I do a weekly quick scan with Microsoft Security Essentials. Months ago it would do it in about 2 minutes to scan about 72,000 files. A few weeks ago it started taking around 6 minutes to scan around the same number of files. Now it takes over 15 minutes and only scans about 40,000 files. I watched when it was scanning and it looked like it was scanning the same files over and over.
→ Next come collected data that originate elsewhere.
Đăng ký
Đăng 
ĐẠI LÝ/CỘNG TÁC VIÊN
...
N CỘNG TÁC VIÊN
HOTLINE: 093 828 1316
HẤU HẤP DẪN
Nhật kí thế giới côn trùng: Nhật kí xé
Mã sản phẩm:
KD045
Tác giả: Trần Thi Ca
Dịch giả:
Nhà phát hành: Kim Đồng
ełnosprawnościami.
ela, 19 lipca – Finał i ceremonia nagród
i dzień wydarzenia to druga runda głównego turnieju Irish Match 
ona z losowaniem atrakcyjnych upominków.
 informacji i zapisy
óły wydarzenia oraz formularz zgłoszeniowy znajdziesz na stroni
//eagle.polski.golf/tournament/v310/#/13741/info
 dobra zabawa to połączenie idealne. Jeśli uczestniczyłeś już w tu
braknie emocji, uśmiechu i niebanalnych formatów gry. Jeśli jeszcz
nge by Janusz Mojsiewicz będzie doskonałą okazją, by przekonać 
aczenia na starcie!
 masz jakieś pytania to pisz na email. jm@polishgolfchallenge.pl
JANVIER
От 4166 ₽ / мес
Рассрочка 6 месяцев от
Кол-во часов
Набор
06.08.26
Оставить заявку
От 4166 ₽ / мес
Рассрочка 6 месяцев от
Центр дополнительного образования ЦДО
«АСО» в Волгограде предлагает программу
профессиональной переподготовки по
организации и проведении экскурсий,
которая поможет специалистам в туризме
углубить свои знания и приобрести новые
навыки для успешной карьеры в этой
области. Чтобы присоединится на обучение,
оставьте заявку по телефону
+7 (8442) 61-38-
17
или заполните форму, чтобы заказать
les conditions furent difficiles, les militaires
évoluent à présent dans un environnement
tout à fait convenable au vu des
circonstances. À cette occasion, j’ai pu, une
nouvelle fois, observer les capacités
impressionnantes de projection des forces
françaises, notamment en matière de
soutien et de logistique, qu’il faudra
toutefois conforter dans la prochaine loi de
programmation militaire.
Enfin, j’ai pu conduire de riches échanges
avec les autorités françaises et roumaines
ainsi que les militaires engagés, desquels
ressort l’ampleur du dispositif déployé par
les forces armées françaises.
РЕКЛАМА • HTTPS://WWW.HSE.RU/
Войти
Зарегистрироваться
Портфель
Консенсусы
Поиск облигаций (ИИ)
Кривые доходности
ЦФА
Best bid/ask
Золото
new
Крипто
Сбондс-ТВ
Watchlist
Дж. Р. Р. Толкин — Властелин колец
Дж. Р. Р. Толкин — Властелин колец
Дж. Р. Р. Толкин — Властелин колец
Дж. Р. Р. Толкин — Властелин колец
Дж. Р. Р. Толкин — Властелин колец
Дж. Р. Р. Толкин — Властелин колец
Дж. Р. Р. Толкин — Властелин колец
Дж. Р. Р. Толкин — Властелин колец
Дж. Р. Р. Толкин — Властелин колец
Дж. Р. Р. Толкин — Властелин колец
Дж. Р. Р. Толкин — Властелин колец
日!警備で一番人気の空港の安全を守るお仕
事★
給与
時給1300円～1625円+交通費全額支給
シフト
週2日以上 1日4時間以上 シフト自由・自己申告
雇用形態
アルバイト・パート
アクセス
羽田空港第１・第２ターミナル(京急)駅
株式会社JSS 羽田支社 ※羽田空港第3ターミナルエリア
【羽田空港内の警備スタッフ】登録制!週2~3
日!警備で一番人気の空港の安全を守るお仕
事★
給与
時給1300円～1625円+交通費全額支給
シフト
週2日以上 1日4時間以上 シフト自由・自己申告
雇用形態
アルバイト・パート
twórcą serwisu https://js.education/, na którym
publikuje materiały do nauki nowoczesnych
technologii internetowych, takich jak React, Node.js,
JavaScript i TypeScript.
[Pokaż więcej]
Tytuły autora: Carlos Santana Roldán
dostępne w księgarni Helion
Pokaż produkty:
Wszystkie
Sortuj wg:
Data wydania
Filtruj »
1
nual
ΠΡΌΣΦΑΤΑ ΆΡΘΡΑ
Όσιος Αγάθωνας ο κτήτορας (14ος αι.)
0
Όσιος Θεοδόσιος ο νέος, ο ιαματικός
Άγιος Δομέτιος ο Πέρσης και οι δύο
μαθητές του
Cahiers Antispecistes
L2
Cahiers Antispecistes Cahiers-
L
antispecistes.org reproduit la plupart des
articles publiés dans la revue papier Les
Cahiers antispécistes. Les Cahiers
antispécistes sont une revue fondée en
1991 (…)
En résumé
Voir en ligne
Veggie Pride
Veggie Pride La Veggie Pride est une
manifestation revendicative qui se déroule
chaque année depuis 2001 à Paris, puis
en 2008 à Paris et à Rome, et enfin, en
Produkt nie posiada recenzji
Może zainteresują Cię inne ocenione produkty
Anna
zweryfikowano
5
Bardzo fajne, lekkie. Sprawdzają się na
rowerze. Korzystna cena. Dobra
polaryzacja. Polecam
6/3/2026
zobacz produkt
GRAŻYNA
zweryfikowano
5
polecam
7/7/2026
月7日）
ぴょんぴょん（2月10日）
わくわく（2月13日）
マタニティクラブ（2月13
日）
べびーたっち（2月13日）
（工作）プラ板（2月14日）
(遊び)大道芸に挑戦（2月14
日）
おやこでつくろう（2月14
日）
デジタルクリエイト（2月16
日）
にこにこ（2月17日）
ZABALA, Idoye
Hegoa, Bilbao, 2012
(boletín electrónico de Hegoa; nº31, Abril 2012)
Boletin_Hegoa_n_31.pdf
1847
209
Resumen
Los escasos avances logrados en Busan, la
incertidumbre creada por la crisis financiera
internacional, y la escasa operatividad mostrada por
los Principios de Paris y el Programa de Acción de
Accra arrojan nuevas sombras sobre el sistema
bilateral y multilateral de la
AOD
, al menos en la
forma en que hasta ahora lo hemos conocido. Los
With the MalwareBytes scan, it used to take around 10 minutes to quick scan, now it's about 30 minutes.

What could be going on?


----------



## Mike (Aug 14, 2019)

Debodun, first find out how to clear your "Cache", then
try again.

If that didn't help, try restoring your PC to an earlier date,
one before it started to go slow, you get several choices
when you go through the process, but don't start until you
have plenty of time spare as it will take around an hour.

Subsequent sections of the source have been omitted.